Tags: Tempolimit, Deutschland

Die Deutschen und ihre Autos, die Deutschen und ihre Autobahnen – ein Mythos, ein altes Klischee, denken Sie? Verfolgt man die derzeitige Debatte über eine mögliche Geschwindigkeitsbegrenzung auf Autobahnen, scheint es sich doch zumindest in Teilen zu bestätigen. Bei der Diskussion werden große Worte bemüht - von "Vernunft" und "Freiheit" ist die Rede. Für Verkehrsminister Andreas Scheuer (CSU) ist ein Tempolimit beispielsweise "gegen jeden Menschenverstand". Es scheint, als fühle man sich  in den Grundfesten der deutschen Identität erschüttert. Woher kommt diese Aufgeregtheit bei einem Vorschlag, der in der gesamten restlichen Welt schon längst Realität ist und ganz selbstverständlich funktioniert?

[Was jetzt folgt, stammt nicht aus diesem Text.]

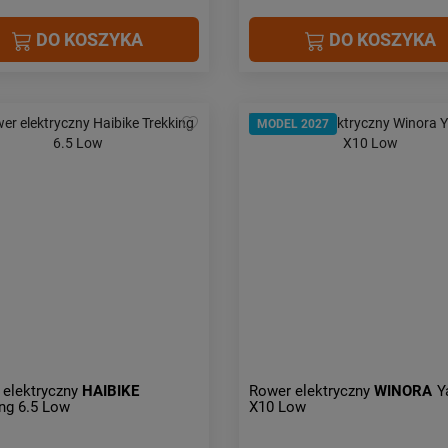
DO KOSZYKA
DO KOSZYKA
MODEL 2027
 elektryczny
HAIBIKE
Rower elektryczny
WINORA
Y
ng 6.5 Low
X10 Low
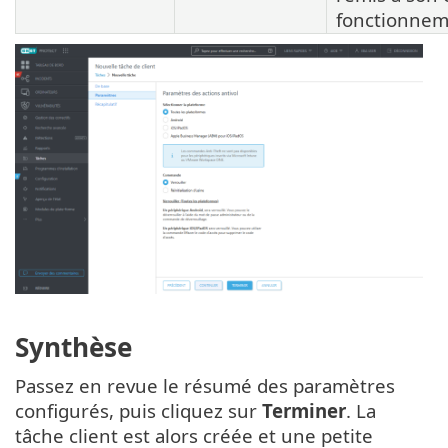
fonctionnem
Synthèse
Passez en revue le résumé des paramètres
configurés, puis cliquez sur
Terminer
. La
tâche client est alors créée et une petite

Es ist gewiss nicht das erste Mal, dass in Deutschland über eine Geschwindigkeitsbegrenzung auf Autobahnen diskutiert wird. Jetzt kam das Thema erneut hoch, weil eine von der Bundesregierung beauftragte Experten-Kommission die Maßnahme empfahl, um die Klimaschutzziele im Jahr 2030 zu erreichen.

Was bringt ein Tempolimit und warum erregt der Vorschlag die Gemüter so? ARTE Info hat mit einem Verkehrswissenschaftler und einem Verkehrspsychologen gesprochen. Sie bewerten es aus ihrer jeweiligen Perspektive.

 

"Das Gefühl, dass man nur noch auf der Autobahn ein richtiger deutscher Mann sein kann."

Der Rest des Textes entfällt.